The feminist ‘plot’

The feminist plot

THey publication of an important ‘Investigation into Violence against Women in France’ in 2001 prompted a backlash in France from all directions, targeting feminism. Books and noisy manifestos, with approval from obsessive media, called feminism a ‘scam’, a factory for the ‘victimization’ of women, accusing feminists of ‘weakening’ men and transforming them into the ‘passive objects’ of their ‘new masters’ (1).

Critics questioned the seriousness and extent of violence against women and, as one, took the report to task for indiscriminately lumping together different forms of violence. The authors of the first such study in France were accused of putting psychological, physical and sexual harm in the same category of domestic violence (2). Some sleight of hand was at play, detractors said, a wish for reparations: feminism encouraged a victim mentality, and its goal, and result, was to oppress men, the innocent party.

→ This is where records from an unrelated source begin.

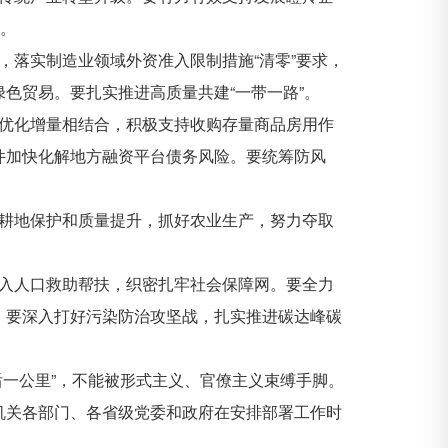
道。
落实制造业领域外资准入限制措施“清零”要求，
色贸易。要扎实推进高质量共建“一带一路”。
优化增量相结合，积极支持收购存量商品房用作
件加快化解地方融资平台债务风险。要统筹防风
耕地保护和质量提升，抓好农业生产，努力夺取
入人口救助帮扶，织密扎牢社会保障网。要全力
。要深入打好污染防治攻坚战，扎实推进碳达峰碳
一公里”，不能被形式主义、官僚主义束缚手脚。
机关各部门、各省级党委和政府在安排部署工作时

One could query what leads some women who loudly call themselves feminists to bother about male drubbings in the name of scientific rigor when what is really at stake is the misery and despair of the majority of the world’s women. Are they unaware of the huge power of men over women, and a socioeconomic superiority that means women make up most of the unemployed, minimum wage-earners, part-time workers (83%) and those with fixed-term contracts (60%) ? Not to mention discrimination in hiring, career development and exclusion from large companies’ senior management. The result is a poverty rate of 80%.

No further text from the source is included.